Your assignment
Pictures aside, output each record exactly.

===== Data for review =====

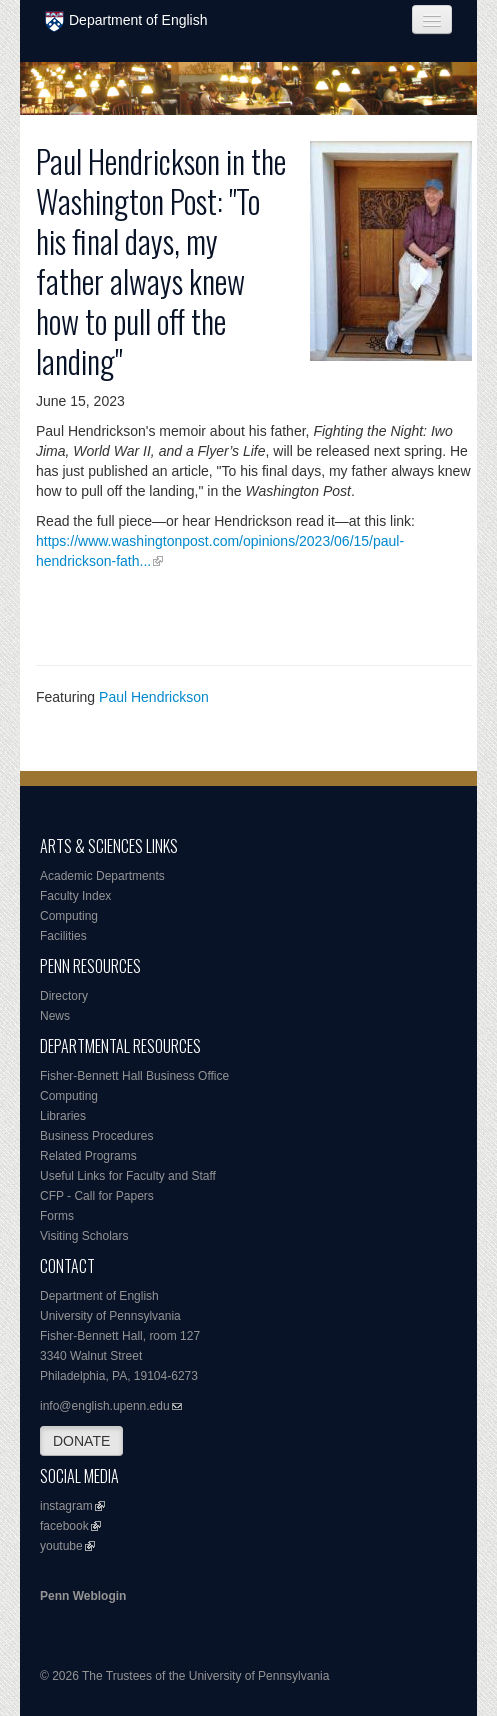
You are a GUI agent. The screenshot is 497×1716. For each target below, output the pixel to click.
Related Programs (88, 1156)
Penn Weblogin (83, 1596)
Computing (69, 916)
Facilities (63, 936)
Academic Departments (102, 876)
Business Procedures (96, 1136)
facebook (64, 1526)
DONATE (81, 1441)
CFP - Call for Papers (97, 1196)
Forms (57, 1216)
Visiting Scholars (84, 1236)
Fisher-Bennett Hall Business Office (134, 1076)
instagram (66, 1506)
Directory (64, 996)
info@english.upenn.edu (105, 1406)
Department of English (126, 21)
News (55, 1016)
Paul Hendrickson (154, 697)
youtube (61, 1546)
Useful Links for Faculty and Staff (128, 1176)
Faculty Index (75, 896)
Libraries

=====

Response area
You are a GUI agent. The screenshot is 497×1716. For each target below, output the pixel to click.
Related Programs (88, 1156)
Penn Weblogin (83, 1596)
Computing (69, 916)
Facilities (63, 936)
Academic Departments (102, 876)
Business Procedures (96, 1136)
facebook (64, 1526)
DONATE (81, 1441)
CFP - Call for Papers (97, 1196)
Forms (57, 1216)
Visiting Scholars (84, 1236)
Fisher-Bennett Hall Business Office (134, 1076)
instagram (66, 1506)
Directory (64, 996)
info@english.upenn.edu (105, 1406)
Department of English (126, 21)
News (55, 1016)
Paul Hendrickson (154, 697)
youtube (61, 1546)
Useful Links for Faculty and Staff (128, 1176)
Faculty Index (75, 896)
Libraries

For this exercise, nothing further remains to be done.